Work task –
How many lines in the material below contain the word "mwaka"? Answer with the number alone.

Supplied entries –
....

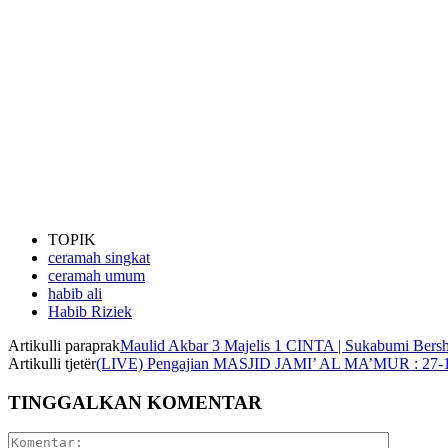
TOPIK
ceramah singkat
ceramah umum
habib ali
Habib Riziek
Artikulli paraprak
Maulid Akbar 3 Majelis 1 CINTA | Sukabumi Bers
Artikulli tjetër
(LIVE) Pengajian MASJID JAMI’ AL MA’MUR : 27-11-
TINGGALKAN KOMENTAR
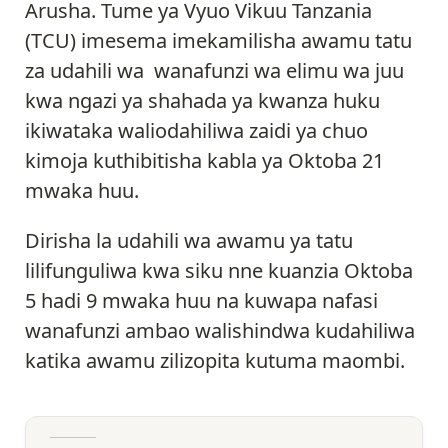
Arusha. Tume ya Vyuo Vikuu Tanzania
(TCU) imesema imekamilisha awamu tatu
za udahili wa wanafunzi wa elimu wa juu
kwa ngazi ya shahada ya kwanza huku
ikiwataka waliodahiliwa zaidi ya chuo
kimoja kuthibitisha kabla ya Oktoba 21
mwaka huu.
Dirisha la udahili wa awamu ya tatu
lilifunguliwa kwa siku nne kuanzia Oktoba
5 hadi 9 mwaka huu na kuwapa nafasi
wanafunzi ambao walishindwa kudahiliwa
katika awamu zilizopita kutuma maombi.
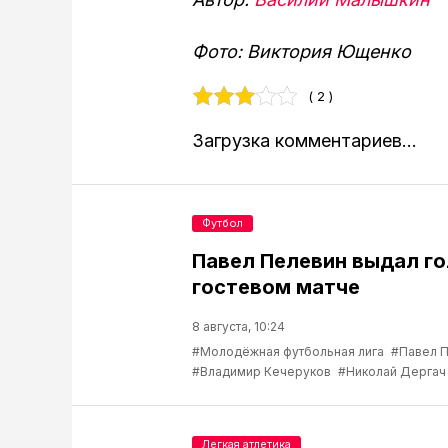
Фото: Виктория Ющенко
( 2 )
Загрузка комментариев...
Футбол
Павел Пелевин выдал го
гостевом матче
8 августа, 10:24
#Молодёжная футбольная лига
#Павел 
#Владимир Кечеруков
#Николай Дергач
Легкая атлетика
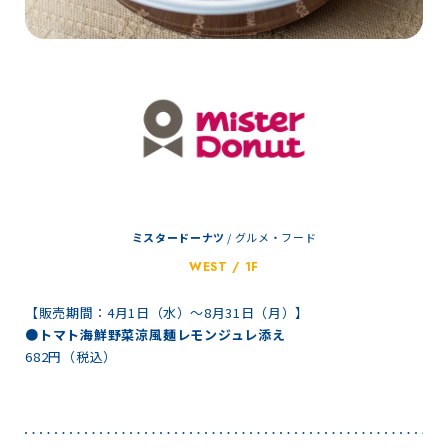
ミスタードーナツ
/
グルメ・フード
WEST / 1F
【販売期間：4月1日（水）～8月31日（月）】
●トマト海鮮野菜涼風麺レモンジュレ添え
682円（税込）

....

The completed task –
2